Data entries:
= = = = =

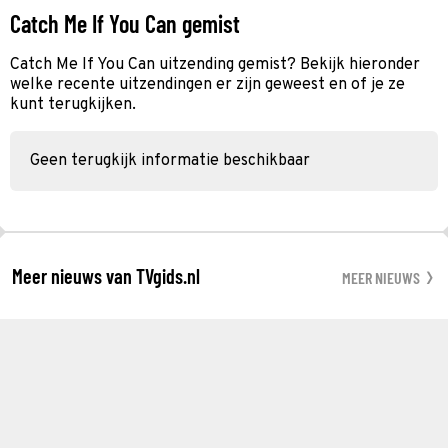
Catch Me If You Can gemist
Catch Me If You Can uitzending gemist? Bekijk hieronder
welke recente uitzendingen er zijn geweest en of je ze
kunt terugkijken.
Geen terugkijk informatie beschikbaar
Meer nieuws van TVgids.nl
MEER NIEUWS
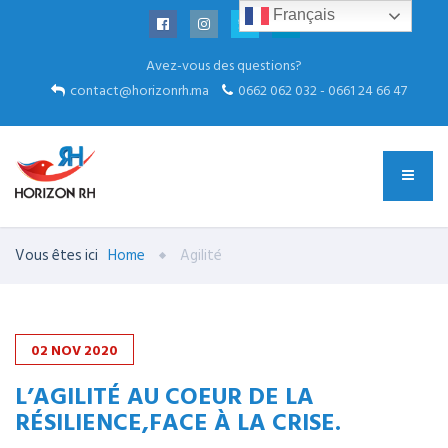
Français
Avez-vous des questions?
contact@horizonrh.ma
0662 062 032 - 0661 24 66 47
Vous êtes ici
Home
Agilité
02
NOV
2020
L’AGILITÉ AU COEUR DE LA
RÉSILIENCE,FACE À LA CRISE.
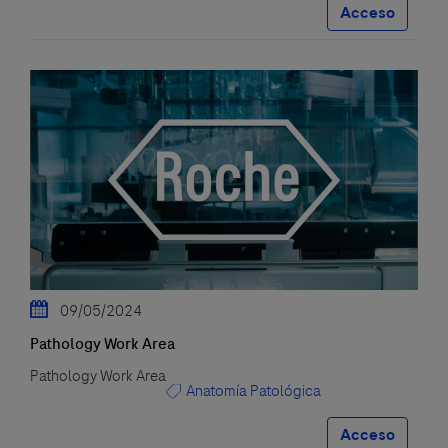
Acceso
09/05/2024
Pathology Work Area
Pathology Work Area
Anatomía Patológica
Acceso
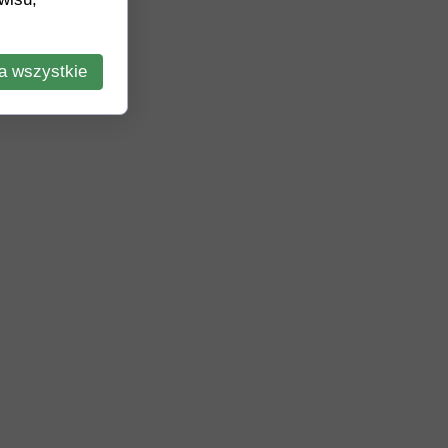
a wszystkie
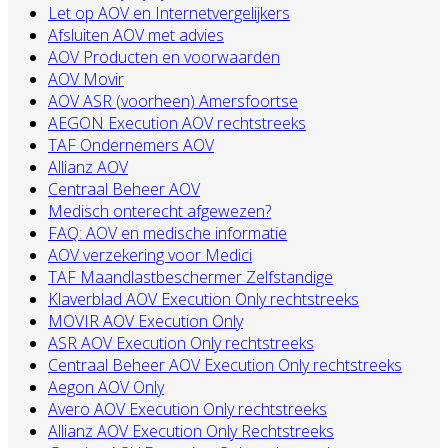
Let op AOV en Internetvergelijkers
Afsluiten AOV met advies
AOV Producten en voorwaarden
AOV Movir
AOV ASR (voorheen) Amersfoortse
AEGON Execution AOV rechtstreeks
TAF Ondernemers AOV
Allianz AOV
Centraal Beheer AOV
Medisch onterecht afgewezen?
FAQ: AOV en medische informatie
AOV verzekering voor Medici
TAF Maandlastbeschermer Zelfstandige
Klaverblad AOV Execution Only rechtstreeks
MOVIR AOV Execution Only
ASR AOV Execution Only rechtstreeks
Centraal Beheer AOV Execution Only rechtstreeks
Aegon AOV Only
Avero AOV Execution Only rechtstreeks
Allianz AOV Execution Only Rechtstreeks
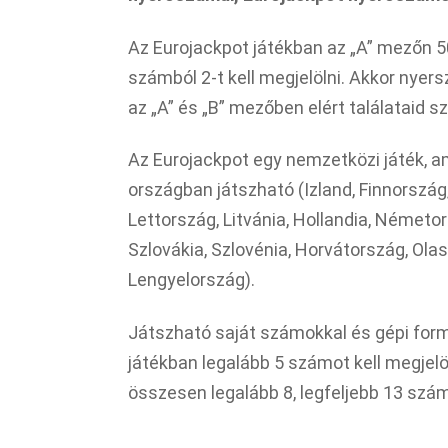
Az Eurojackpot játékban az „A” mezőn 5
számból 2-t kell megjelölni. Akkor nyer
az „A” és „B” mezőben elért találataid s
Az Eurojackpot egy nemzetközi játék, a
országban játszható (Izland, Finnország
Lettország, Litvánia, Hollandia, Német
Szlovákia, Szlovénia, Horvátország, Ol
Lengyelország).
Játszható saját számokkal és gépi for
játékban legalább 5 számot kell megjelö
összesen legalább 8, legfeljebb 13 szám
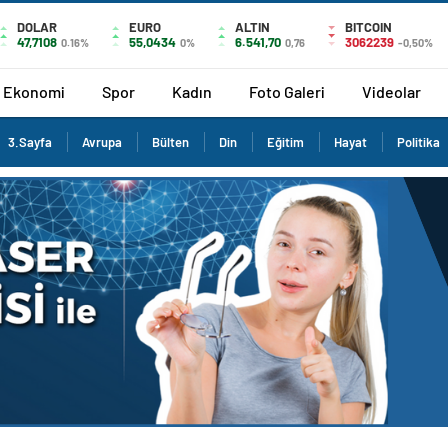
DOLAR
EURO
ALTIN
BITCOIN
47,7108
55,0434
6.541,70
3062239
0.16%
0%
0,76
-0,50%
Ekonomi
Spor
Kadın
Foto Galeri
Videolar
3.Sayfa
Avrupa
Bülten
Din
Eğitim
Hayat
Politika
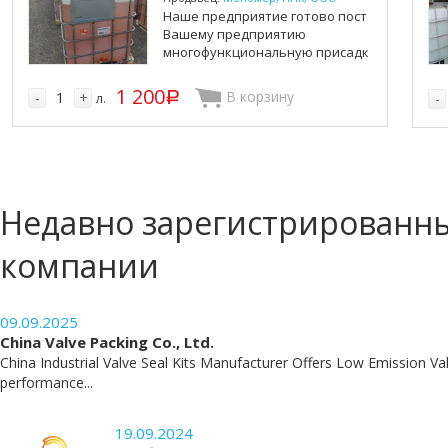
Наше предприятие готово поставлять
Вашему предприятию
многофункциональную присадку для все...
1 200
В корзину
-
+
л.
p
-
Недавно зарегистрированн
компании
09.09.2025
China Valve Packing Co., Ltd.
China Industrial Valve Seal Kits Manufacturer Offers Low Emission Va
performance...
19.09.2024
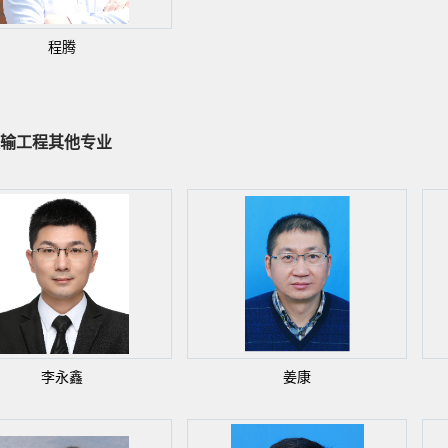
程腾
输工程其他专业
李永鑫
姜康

= = = = =

> Work required: Quote word for word only the lines above from the one containing "welke recente uitzendingen" through the one containing "L’AGILITÉ AU COEUR DE LA". Pictures stay out of your copy.

> Task answer:
welke recente uitzendingen er zijn geweest en of je ze
kunt terugkijken.
Geen terugkijk informatie beschikbaar
Meer nieuws van TVgids.nl
MEER NIEUWS
Français
Avez-vous des questions?
contact@horizonrh.ma
0662 062 032 - 0661 24 66 47
Vous êtes ici
Home
Agilité
02
NOV
2020
L’AGILITÉ AU COEUR DE LA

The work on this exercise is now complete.